Grasses (bamboo) form the mighty timbers of our species' mightiest and largest cities, grasses tidy up what messes our newest space-age nuclear wastes by bioaccumulating the pollution for easy harvest and disposal.  Grasses feed our favorite domestic animals.  They can be made into plastics, they can be made into fuel.  They are our newest and best friends.  Surely, our mutual love ties our fates together: having evolved together at the end of a great age of the earth, we are both uniquely able to tolerate and shape the transition to the next phase of our planet's existence.

So we trim back trees and trim back brush, and introduce friendly herbivores to our lands, and succor as best we can the native large herbivores that remain.  In doing so, we must ensure that the brush is not entirely destroyed - it is important habitat - and that not all the deadwood is removed - it is also important to countless species.  A dead tree is not a hazard to everyone, it is someone else's home.  These are difficult tasks - nature knows best what trees to keep and which to fell, which forests to spare and which to burn.

But when nature has been harmed, our only choice until She can be healed (and we are doing our best to increase biodiversity, the cause and meaure of nature's health) is to do what little and clumsy work we can to defend ourselves and those creatures in our care.  Our fire fighting efforts are centralized about the 2 acres immediately surrounding our farm structures where solutions are very clear: keep vegetation low or absent within 100 feet of strucutres, and if trees are to be kept within that frontier for shade, food or other necessary service, keep deadwood off the trees.

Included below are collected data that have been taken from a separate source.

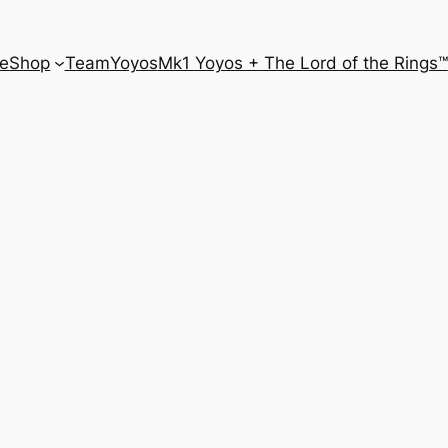
e
Shop
Team
Yoyos
Mk1 Yoyos + The Lord of the Rings™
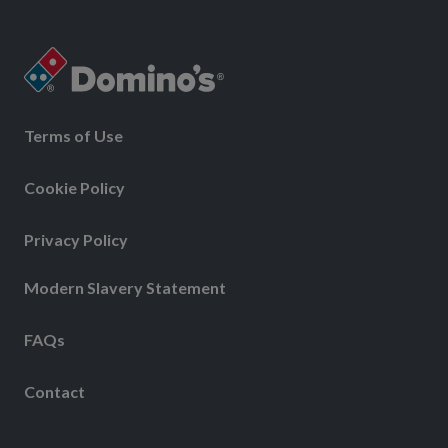
Terms of Use
Cookie Policy
Privacy Policy
Modern Slavery Statement
FAQs
Contact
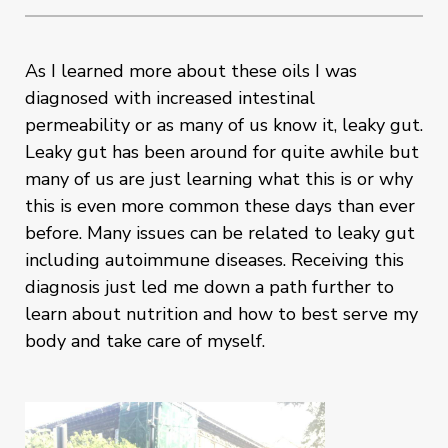
As I learned more about these oils I was
diagnosed with increased intestinal
permeability or as many of us know it, leaky gut.
Leaky gut has been around for quite awhile but
many of us are just learning what this is or why
this is even more common these days than ever
before. Many issues can be related to leaky gut
including autoimmune diseases. Receiving this
diagnosis just led me down a path further to
learn about nutrition and how to best serve my
body and take care of myself.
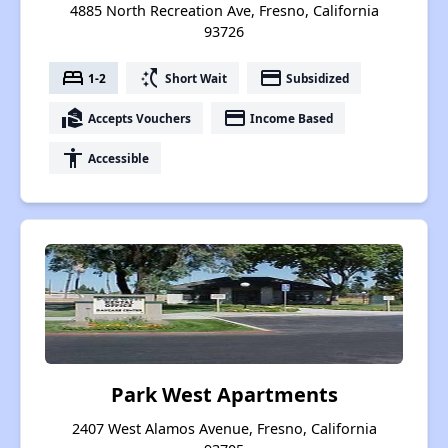
4885 North Recreation Ave, Fresno, California
93726
bed
switch_access_shortcut
payment
1-2
Short Wait
Subsidized
real_estate_agent
payment
Accepts Vouchers
Income Based
accessibility
Accessible
Park West Apartments
2407 West Alamos Avenue, Fresno, California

This is not only common sense, but is law: the fire code of our land requires us to reduce the risk of fire to our structures. 

The wood we trim is not wasted, but is used to construct a perimeter fence for our farm, fences for our fields, perches for our birds, blinds for our privacy.  The mighty trees of our forest are precious things, but in these strange days, are dangerous creatures nearing the end of their age.